Their conclusion is that if we are to have a 50 percent chance of stopping the warming before 3.6 degrees, then at least two-thirds of the currently listed fossil fuel reserves will have to stay in the ground permanently. If they cannot be burned, then they have no economic value. Therefore, the market valuation of the fossil-fuel companies is three times higher than it should be.
The report assumes that rationality will prevail, and that at some point a limit will be imposed on the burning of fossil fuels. In this new reality, the debt burden of the fossil-fuel companies becomes unsustainable and there is a financial meltdown that dwarfs 2008. Global warming is held to 3.6 degrees, but at the cost of the Mother of All Recessions.
The other option is that no controls are imposed on burning fossil fuels and the carbon bubble does not burst until the warming breaks through the 3.6-degree limit and triggers the natural feedbacks that will carry us inexorably up to 11 degrees.
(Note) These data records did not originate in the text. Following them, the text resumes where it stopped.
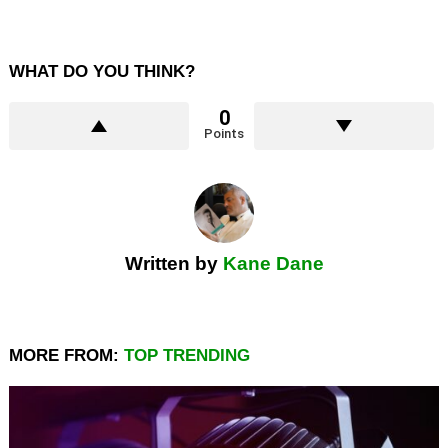
WHAT DO YOU THINK?
0
Points
Written by
Kane Dane
MORE FROM:
TOP TRENDING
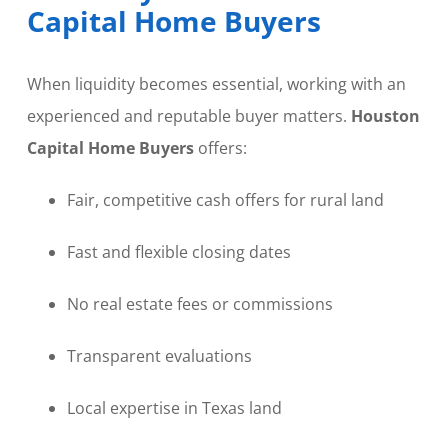
Capital Home Buyers
When liquidity becomes essential, working with an
experienced and reputable buyer matters.
Houston
Capital Home Buyers
offers:
Fair, competitive cash offers for rural land
Fast and flexible closing dates
No real estate fees or commissions
Transparent evaluations
Local expertise in Texas land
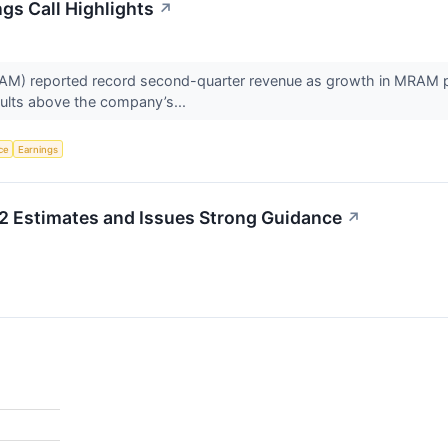
gs Call Highlights
↗
) reported record second-quarter revenue as growth in MRAM prod
esults above the company’s...
nce
Earnings
 Estimates and Issues Strong Guidance
↗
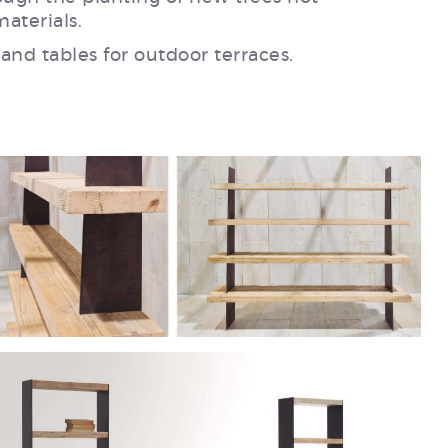
aterials.
 and tables for outdoor terraces.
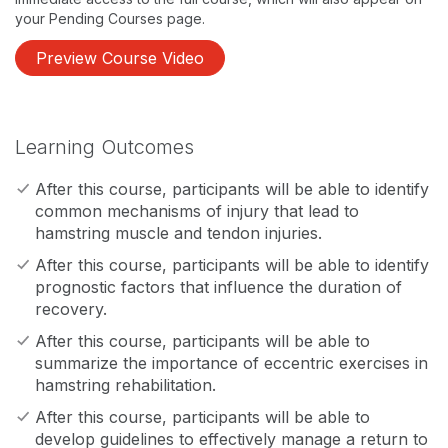
your Pending Courses page.
Preview Course Video
Learning Outcomes
After this course, participants will be able to identify
common mechanisms of injury that lead to
hamstring muscle and tendon injuries.
After this course, participants will be able to identify
prognostic factors that influence the duration of
recovery.
After this course, participants will be able to
summarize the importance of eccentric exercises in
hamstring rehabilitation.
After this course, participants will be able to
develop guidelines to effectively manage a return to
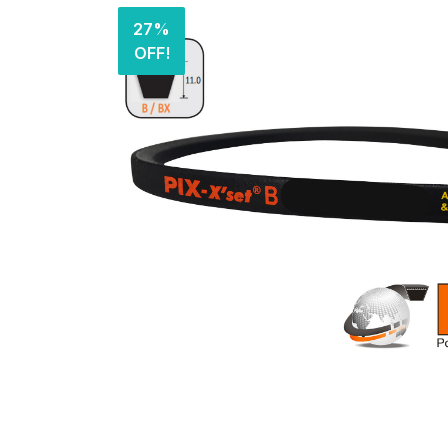
27%
OFF!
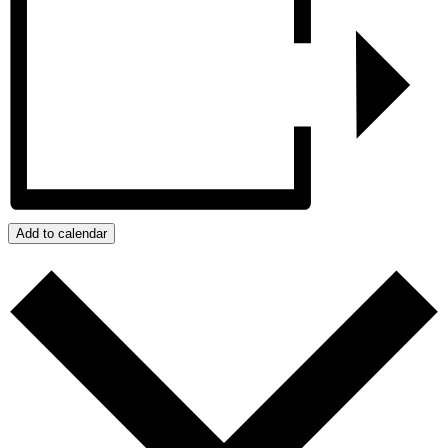
Add to calendar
That implies mass death and possibly civilizational collapse by the end of the century, but the fossil-fuel reserves will retain their assumed value for the meantime and there will be no financial crash.
This is the scenario that the market is betting on, and at the moment most of the evidence supports that wager. The ideological and commercial interests that oppose action on climate change have triumphed in the United States and Canada, and without the Americans, decisive action is hard to imagine.
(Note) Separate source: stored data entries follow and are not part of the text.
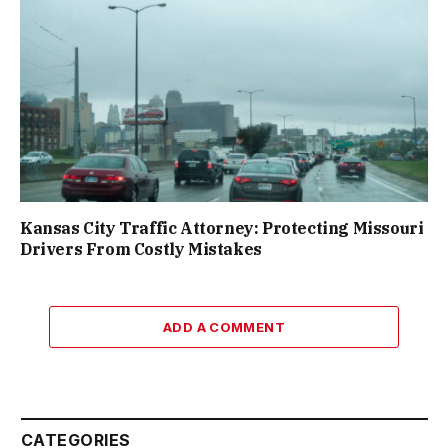
Kansas City Traffic Attorney: Protecting Missouri
Drivers From Costly Mistakes
ADD A COMMENT
CATEGORIES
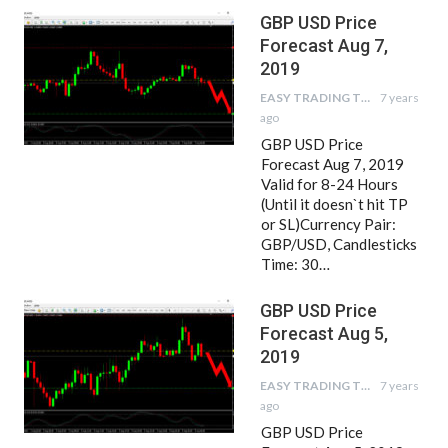
GBP USD Price
Forecast Aug 7,
2019
EASY TRADING TIPS
7 years
ago
GBP USD Price
Forecast Aug 7, 2019
Valid for 8-24 Hours
(Until it doesn`t hit TP
or SL)Currency Pair:
GBP/USD, Candlesticks
Time: 30…
GBP USD Price
Forecast Aug 5,
2019
EASY TRADING TIPS
7 years
ago
GBP USD Price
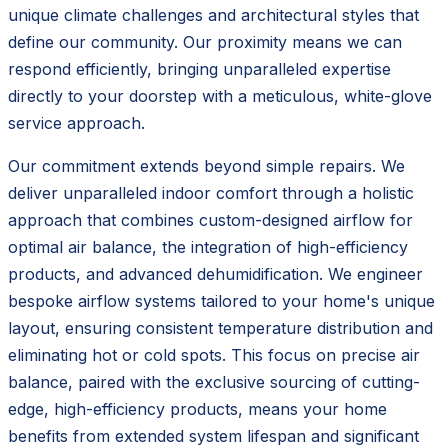
unique climate challenges and architectural styles that
define our community. Our proximity means we can
respond efficiently, bringing unparalleled expertise
directly to your doorstep with a meticulous, white-glove
service approach.
Our commitment extends beyond simple repairs. We
deliver unparalleled indoor comfort through a holistic
approach that combines custom-designed airflow for
optimal air balance, the integration of high-efficiency
products, and advanced dehumidification. We engineer
bespoke airflow systems tailored to your home's unique
layout, ensuring consistent temperature distribution and
eliminating hot or cold spots. This focus on precise air
balance, paired with the exclusive sourcing of cutting-
edge, high-efficiency products, means your home
benefits from extended system lifespan and significant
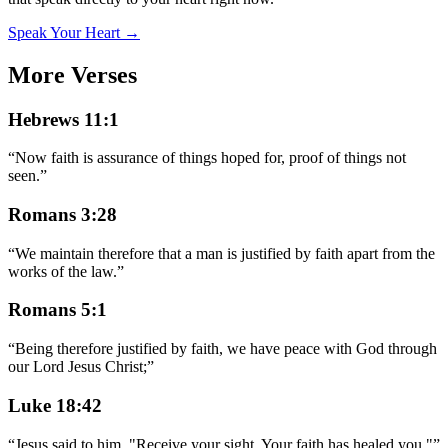
Speak Your Heart →
More Verses
Hebrews 11:1
“
Now faith is assurance of things hoped for, proof of things not
seen.
”
Romans 3:28
“
We maintain therefore that a man is justified by faith apart from the
works of the law.
”
Romans 5:1
“
Being therefore justified by faith, we have peace with God through
our Lord Jesus Christ;
”
Luke 18:42
“
Jesus said to him, "Receive your sight. Your faith has healed you."
”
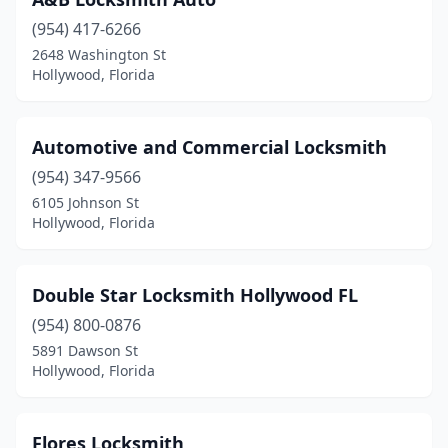
(954) 417-6266
2648 Washington St
Hollywood, Florida
Automotive and Commercial Locksmith
(954) 347-9566
6105 Johnson St
Hollywood, Florida
Double Star Locksmith Hollywood FL
(954) 800-0876
5891 Dawson St
Hollywood, Florida
Flores Locksmith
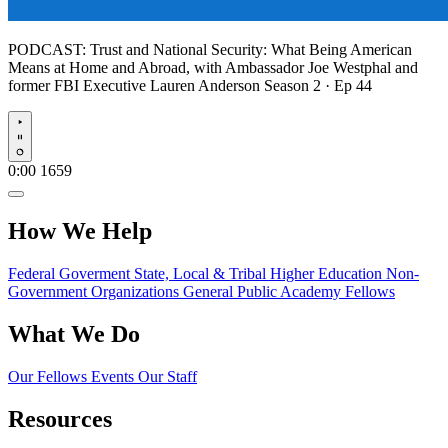
PODCAST:
Trust and National Security: What Being American
Means at Home and Abroad, with Ambassador Joe Westphal and
former FBI Executive Lauren Anderson
Season 2 · Ep 44
Play
0:00
1659
How We Help
Federal Goverment
State, Local & Tribal
Higher Education
Non-
Government Organizations
General Public
Academy Fellows
What We Do
Our Fellows
Events
Our Staff
Resources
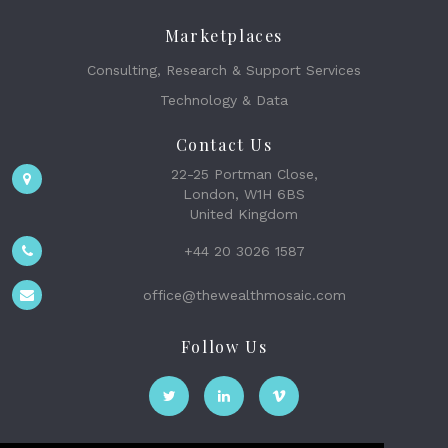
Marketplaces
Consulting, Research & Support Services
Technology & Data
Contact Us
22-25 Portman Close,
London, W1H 6BS
United Kingdom
+44 20 3026 1587
office@thewealthmosaic.com
Follow Us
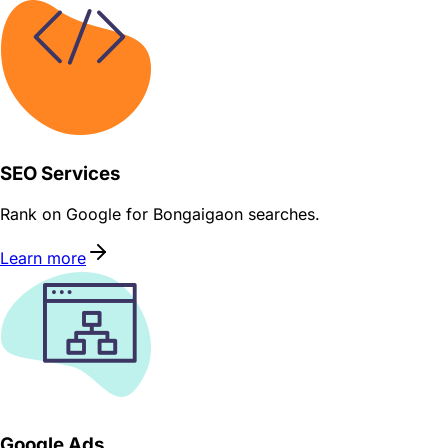
SEO Services
Rank on Google for Bongaigaon searches.
Learn more
Google Ads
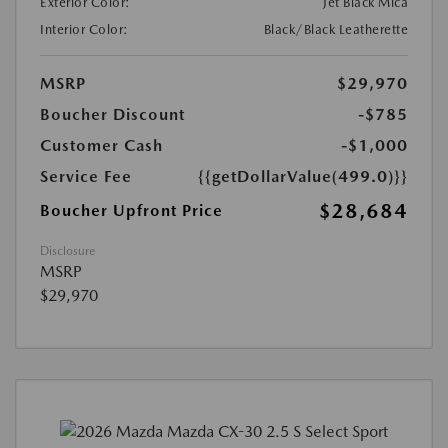
Exterior Color:
Jet Black Mica
Interior Color:
Black/Black Leatherette
MSRP
$29,970
Boucher Discount
-$785
Customer Cash
-$1,000
Service Fee
{{getDollarValue(499.0)}}
$28,684
Boucher Upfront Price
Disclosure
MSRP
$29,970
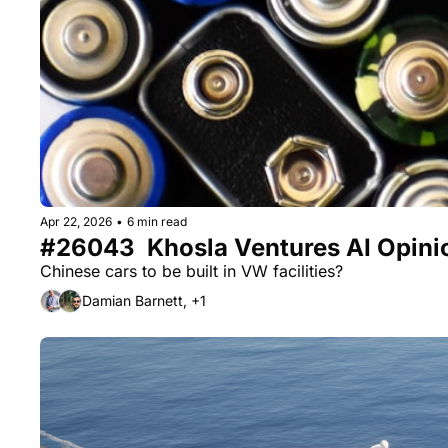
Apr 22, 2026
•
6 min read
#26043  Khosla Ventures AI Opinion
Chinese cars to be built in VW facilities? 
Damian Barnett, +1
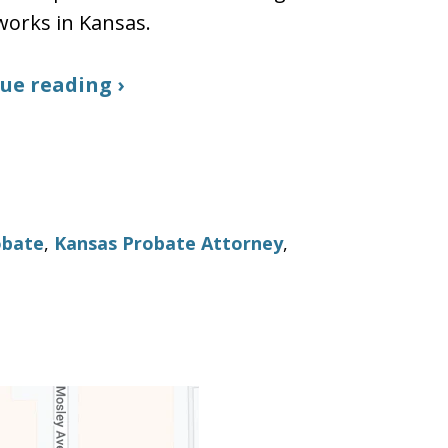
works in Kansas.
ue reading ›
obate
,
Kansas Probate Attorney
,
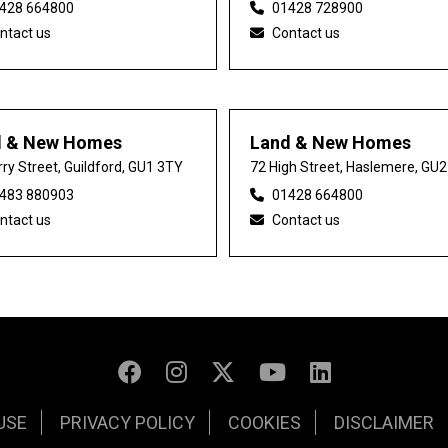
428 664800
01428 728900
ntact us
Contact us
d & New Homes
Land & New Homes
ry Street, Guildford, GU1 3TY
72 High Street, Haslemere, GU
483 880903
01428 664800
ntact us
Contact us
USE
PRIVACY POLICY
COOKIES
DISCLAIMER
The denial campaign has not explicitly defeated science elsewhere, but four years of recession in Europe have had much the same effect, sapping the will of governments to spend money fighting climate change. Last week, for example, the European Parliament refused to fund a scheme to rescue the carbon emissions trading scheme, once the centerpiece of the EU's climate strategy.
In big, rapidly developing countries like China and India, the race for growth takes priority over cutting carbon emissions. And just when you think things couldn't get worse, along comes shale gas to expand the fossil-fuel reserves even further.
It's a grim choice: Either financial meltdown if we act decisively to halt climate change, or physical meltdown if we don't. But there is, unfortunately, a third alternative. In fact, it's the likeliest outcome by far.
First we go on growing our emissions at the current rate (3 percent per year) for the next couple of decades, and the fossil-fuel industry thrives. Then, when it's already too late and we have crossed the 3.6-degree limit, the actual warming (which always lags the growth in emissions by a decade or more) frightens us into taking action at last.
So we lurch into a crash program to cut carbon use, and suddenly the market wakes up to the fact that a lot of those reserves will have to stay in the ground forever. If you liked the sub-prime mortgage fiasco in 2008, you'll positively love this one.
It's not either Disaster A or Disaster B. It's first one and then the other, interlocking and mutually reinforcing. And Disaster B will mean there's no money left to do anything about Disaster A.
Gwynne Dyer is a London-based independent journalist.